- Born: 1979 or 1980 Queens, New York City, New York, U.S.
- Occupations: Actress, puppeteer

= Kathleen Kim (actress) =

American puppeteer

Kathleen Kim (born 1979 or 1980) is an American actress and puppeteer, best known for her puppeteering work on Sesame Street.

== Career ==
Kim began studying puppetry while working in reality television as a story producer.

In 2014, she took a Sesame Puppetry Workshop, and was later brought on to Sesame Street as a puppetry assistant. She performed in Once Upon a Sesame Street Christmas in 2016. In 2017, she and three other performers joined Sesame Street’s first Mentorship Program. Kim took on a consulting producer for the 2021 special "See Us Coming Together,” in which she also performed Ji-Young in her debut as the series' first Asian-American muppet. In addition to Ji-Young, Kim also puppets Elena, the mother of Julia, the series's first autistic character.

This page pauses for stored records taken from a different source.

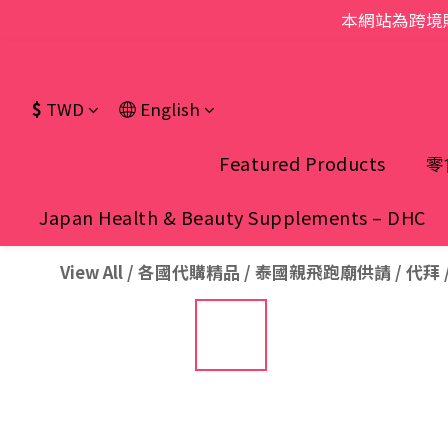
本網站為跨境
$
TWD
English
Featured Products
零
Japan Health & Beauty Supplements – DHC
View All
/
各國代購精品
/
泰國親飛跑廟供請 / 代拜 /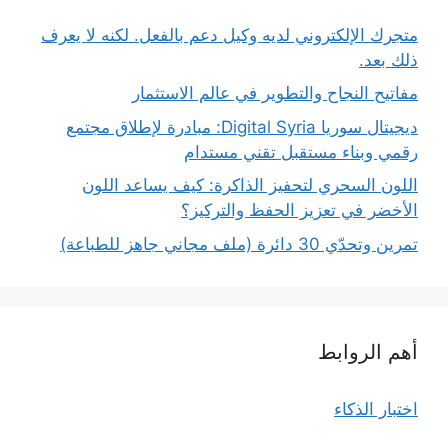
متجرك الإلكتروني لديه وكيل دعم بالفعل. لكنه لا يعرف
ذلك بعد.
مفاتيح النجاح والتطوير في عالم الاستثمار
ديجيتال سوريا Digital Syria: مبادرة لإطلاق مجتمع
رقمي وبناء مستقبل تقني مستدام
اللون السحري لتحفيز الذاكرة: كيف يساعد اللون
الأخضر في تعزيز الحفظ والتركيز؟
تمرين وتحدّي 30 دائرة (ملف مجاني جاهز للطباعة)
أهم الروابط
اختبار الذكاء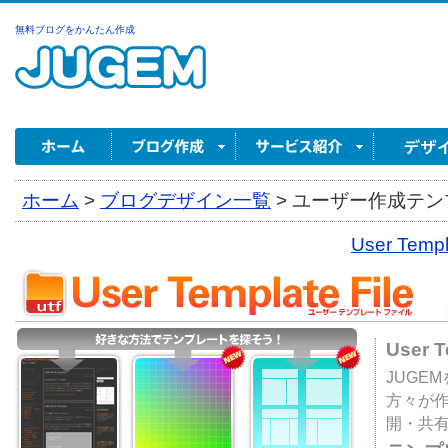
無料ブログをかんたん作成
ホーム
>
ブログデザイン一覧
>
ユーザー作成テンプ
User Tem
User 
JUGE
方々が
開・共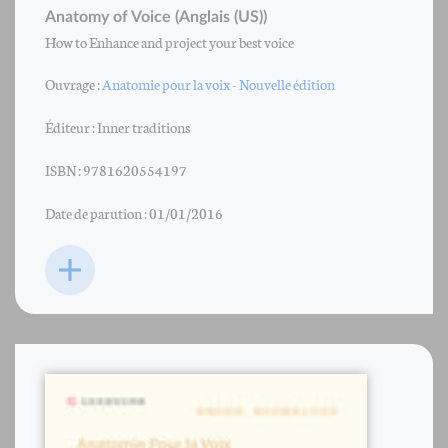
Anatomy of Voice (Anglais (US))
How to Enhance and project your best voice
Ouvrage :
Anatomie pour la voix - Nouvelle édition
Éditeur : Inner traditions
ISBN : 9781620554197
Date de parution : 01/01/2016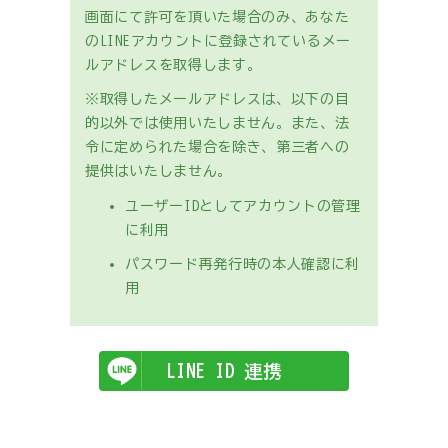
画面にて許可を頂いた場合のみ、あなた
のLINEアカウントに登録されているメー
ルアドレスを取得します。
※取得したメールアドレスは、以下の目
的以外では使用いたしません。また、法
令に定められた場合を除き、第三者への
提供はいたしません。
ユーザーIDとしてアカウントの管理
に利用
パスワード再発行時の本人確認に利
用
LINE ID 連携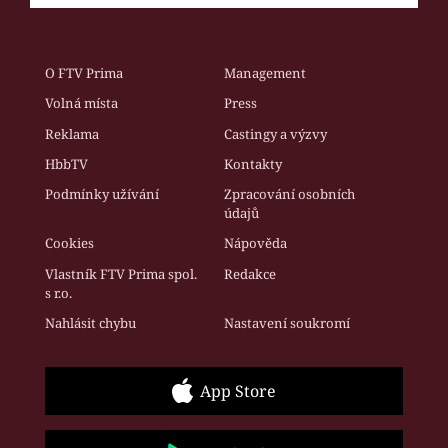
O FTV Prima
Management
Volná místa
Press
Reklama
Castingy a výzvy
HbbTV
Kontakty
Podmínky užívání
Zpracování osobních
údajů
Cookies
Nápověda
Vlastník FTV Prima spol.
Redakce
s r.o.
Nahlásit chybu
Nastavení soukromí
App Store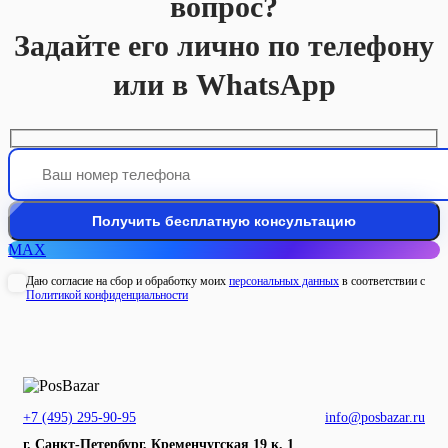
вопрос?
Задайте его лично по телефону
или в WhatsApp
MAX
Даю согласие на сбор и обработку моих
персональных данных
в соответствии с
Политикой конфиденциальности
+7 (495) 295-90-95
info@posbazar.ru
г. Санкт-Петербург, Кременчугская 19 к. 1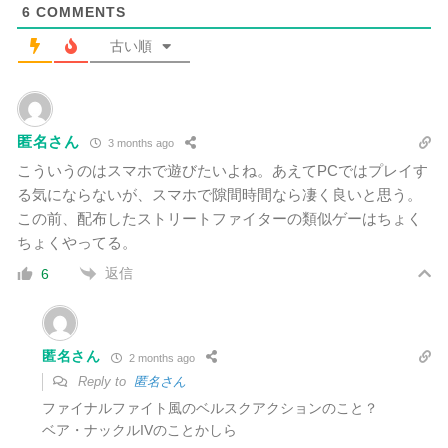
6
COMMENTS
古い順
匿名さん
3 months ago
こういうのはスマホで遊びたいよね。あえてPCではプレイす
る気にならないが、スマホで隙間時間なら凄く良いと思う。
この前、配布したストリートファイターの類似ゲーはちょく
ちょくやってる。
返信
6
匿名さん
2 months ago
Reply to
匿名さん
ファイナルファイト風のベルスクアクションのこと？
ベア・ナックルIVのことかしら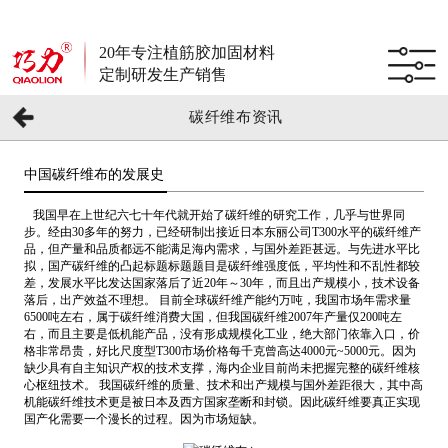
20年专注植筋胶加固材料
定制研发生产销售
碳纤维布资讯
中国碳纤维布的发展史
我国早在上世纪六七十年代就开始了碳纤维的研究工作，几乎与世界同
步。经由30多年的努力，已经研制出接近日本东丽公司T300水平的碳纤维产
品，但产量和品质都远不能满足海内需求，与国外差距甚远。与先进水平比
拟，国产碳纤维的凸起标题标题题目是碳纤维强度低，平均性和不乱性都较
差，发展水平比发达国家落后了近20年～30年，而且出产规模小，技术设备
落后，出产效益不理想。 目前全球碳纤维产能约万吨，我国市场年需求量
6500吨左右，属于碳纤维消费大国，但我国碳纤维2007年产量仅200吨左
右，而且主要是低机能产品，没有形成规模化工业，绝大部门依靠入口，价
格非常昂贵，好比尺度型T300市场价格每千克曾高达4000元~5000元。因为
缺少具有自主知识产权的技术支撑，海内企业目前尚未把握完整的碳纤维核
心枢纽技术。 我国碳纤维的质量、技术和出产规模与国外差距很大，其中高
机能碳纤维技术更是被日本及西方国家垄断和封锁。因此碳纤维要真正实现
国产化需要一个漫长的过程。因为市场短缺。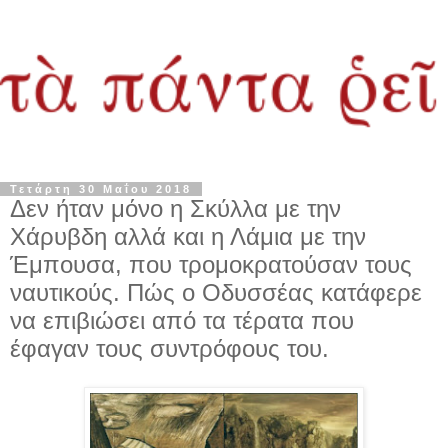
Τετάρτη 30 Μαΐου 2018
Δεν ήταν μόνο η Σκύλλα με την
Χάρυβδη αλλά και η Λάμια με την
Έμπουσα, που τρομοκρατούσαν τους
ναυτικούς. Πώς ο Οδυσσέας κατάφερε
να επιβιώσει από τα τέρατα που
έφαγαν τους συντρόφους του.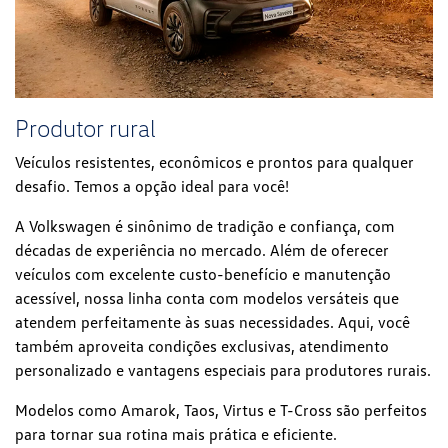
Produtor rural
Veículos resistentes, econômicos e prontos para qualquer
desafio. Temos a opção ideal para você!
A Volkswagen é sinônimo de tradição e confiança, com
décadas de experiência no mercado. Além de oferecer
veículos com excelente custo-benefício e manutenção
acessível, nossa linha conta com modelos versáteis que
atendem perfeitamente às suas necessidades. Aqui, você
também aproveita condições exclusivas, atendimento
personalizado e vantagens especiais para produtores rurais.
Modelos como Amarok, Taos, Virtus e T-Cross são perfeitos
para tornar sua rotina mais prática e eficiente.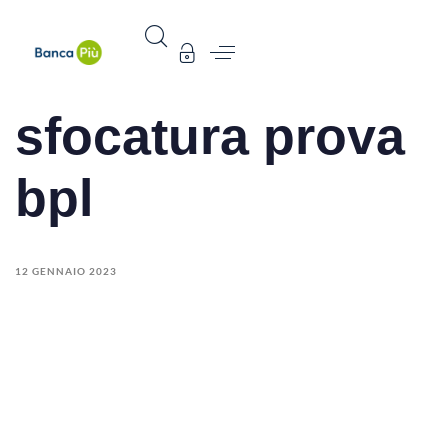
sfocatura prova
bpl
12 GENNAIO 2023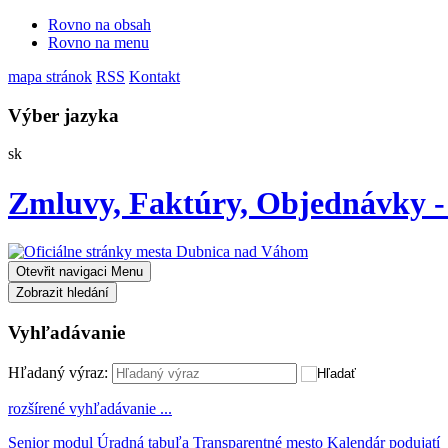
Rovno na obsah
Rovno na menu
mapa stránok
RSS
Kontakt
Výber jazyka
Slovensky
sk
Zmluvy, Faktúry, Objednávky -
Otevřit navigaci
Menu
Zobrazit hledání
Vyhľadávanie
Hľadaný výraz:
rozšírené vyhľadávanie ...
Senior modul
Úradná tabuľa
Transparentné mesto
Kalendár podujatí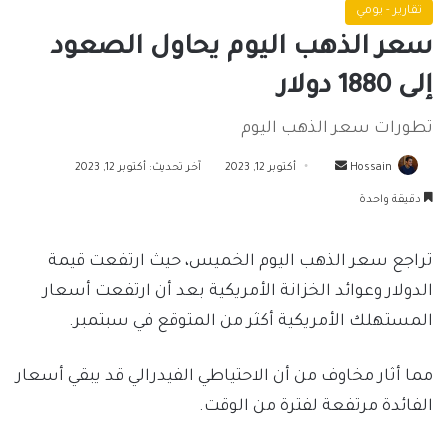
تقارير - يومي
سعر الذهب اليوم يحاول الصعود
إلى 1880 دولار
تطورات سعر الذهب اليوم
أرسل
Hossain
أكتوبر 12, 2023
آخر تحديث: أكتوبر 12, 2023
بريدا
دقيقة واحدة
إلكترونيا
تراجع سعر الذهب اليوم الخميس، حيث ارتفعت قيمة
الدولار وعوائد الخزانة الأمريكية بعد أن ارتفعت أسعار
المستهلك الأمريكية أكثر من المتوقع في سبتمبر.
مما أثار مخاوف من أن الاحتياطي الفيدرالي قد يبقي أسعار
الفائدة مرتفعة لفترة من الوقت.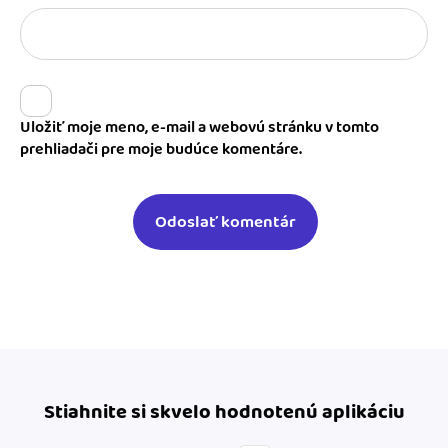
Uložiť moje meno, e-mail a webovú stránku v tomto
prehliadači pre moje budúce komentáre.
Stiahnite si skvelo hodnotenú aplikáciu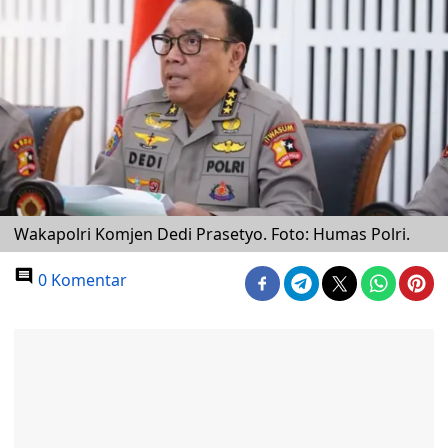
Wakapolri Komjen Dedi Prasetyo. Foto: Humas Polri.
0 Komentar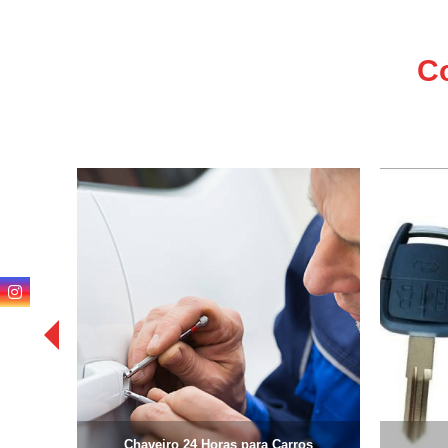
Troca de
miolo de
fechadura
Co
Troca de
segredos
Venda de
chaves
Chaveiro 24 Horas para Carros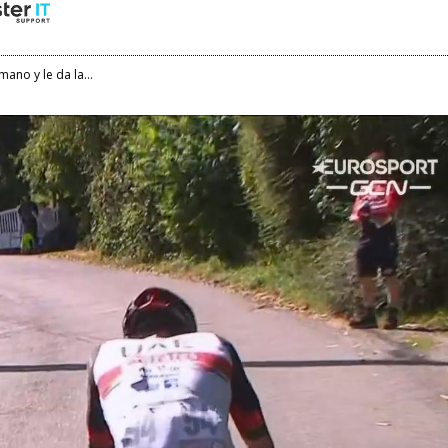
ano y le da la...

Kim also performed in the 2020 comedy series Awkwafina is Nora from Queens as the walk-around character Toe-Knee. Although producers originally planned to dub the character in post-production, they later opted to keep Kim's original vocal performance.

== Filmography ==

| Year | Show | Role | Notes | Ref |
|---|---|---|---|---|
| 2016 | Once Upon a Sesame Street Christmas |  | Christmas special |  |
| 2019 | Helpsters |  |  |  |
| 2020 | Awkwafina is Nora from Queens | Toe-Knee |  |  |
| 2021–present | Sesame Street | Ji-Young, Elena |  |  |

== Early and personal life ==
Kim was born in Queens, New York to Korean immigrant parents. She grew up in Manhattan and Long Island, learning English in part by watching Sesame Street. She studied TV/Radio and Children’s Studies at Brooklyn College.

She lives with her husband and daughter in Queens. She was diagnosed with breast cancer in 2017 and underwent a mastectomy.